● **What this task involves**
Every line containing "dich" should be identified and copied from the data below.

● **Supplied entries**

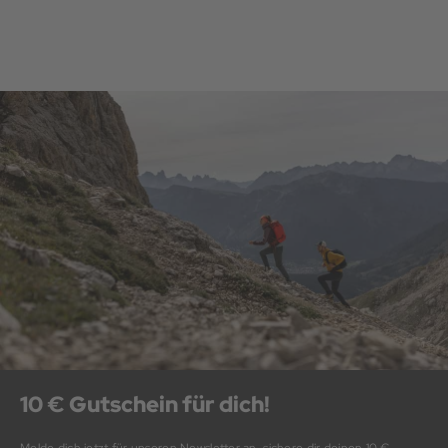
10 € Gutschein für dich!
Melde dich jetzt für unseren Newsletter an, sichere dir deinen 10 €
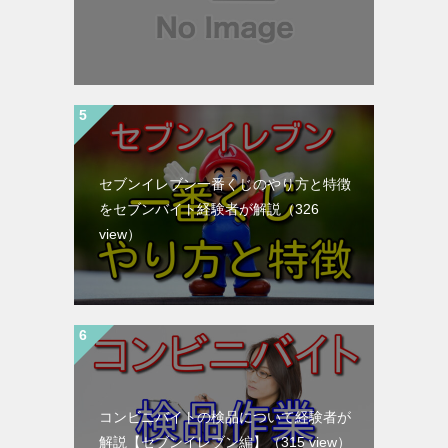
セブンイレブン一番くじのやり方と特徴
をセブンバイト経験者が解説
（326
view）
コンビニバイトの検品について経験者が
解説【セブンイレブン編】
（315 view）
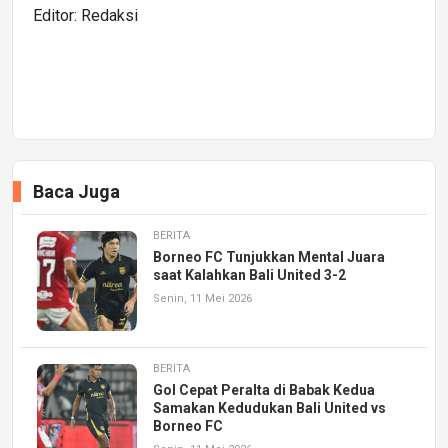
Editor: Redaksi
Baca Juga
BERITA
Borneo FC Tunjukkan Mental Juara
saat Kalahkan Bali United 3-2
Senin, 11 Mei 2026
BERITA
Gol Cepat Peralta di Babak Kedua
Samakan Kedudukan Bali United vs
Borneo FC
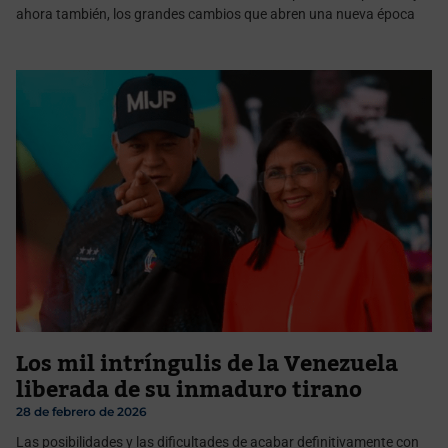
ahora también, los grandes cambios que abren una nueva época
Los mil intríngulis de la Venezuela
liberada de su inmaduro tirano
28 de febrero de 2026
Las posibilidades y las dificultades de acabar definitivamente con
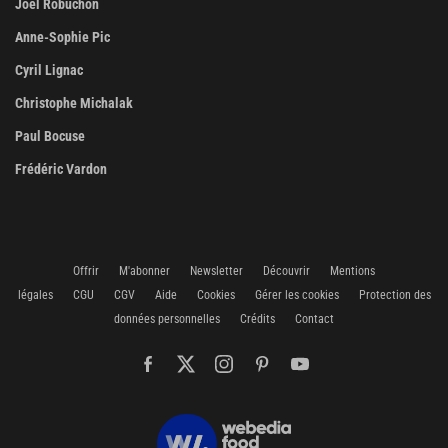
Joël Robuchon
Anne-Sophie Pic
Cyril Lignac
Christophe Michalak
Paul Bocuse
Frédéric Vardon
Offrir
M'abonner
Newsletter
Découvrir
Mentions
légales
CGU
CGV
Aide
Cookies
Gérer les cookies
Protection des
données personnelles
Crédits
Contact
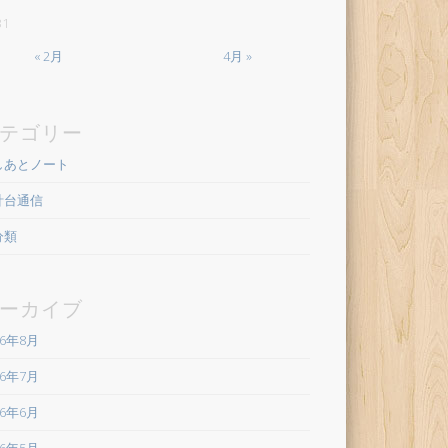
31
« 2月
4月 »
テゴリー
しあとノート
計台通信
分類
ーカイブ
26年8月
26年7月
26年6月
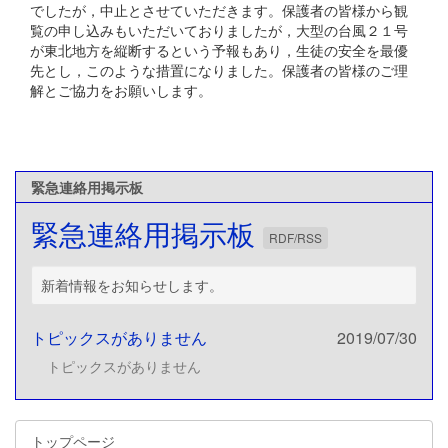
でしたが，中止とさせていただきます。保護者の皆様から観
覧の申し込みもいただいておりましたが，大型の台風２１号
が東北地方を縦断するという予報もあり，生徒の安全を最優
先とし，このような措置になりました。保護者の皆様のご理
解とご協力をお願いします。
緊急連絡用掲示板
緊急連絡用掲示板
RDF/RSS
新着情報をお知らせします。
トピックスがありません
2019/07/30
トピックスがありません
トップページ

● **Result of this exercise**
10 € Gutschein für dich!
Melde dich jetzt für unseren Newsletter an, sichere dir deinen 10 €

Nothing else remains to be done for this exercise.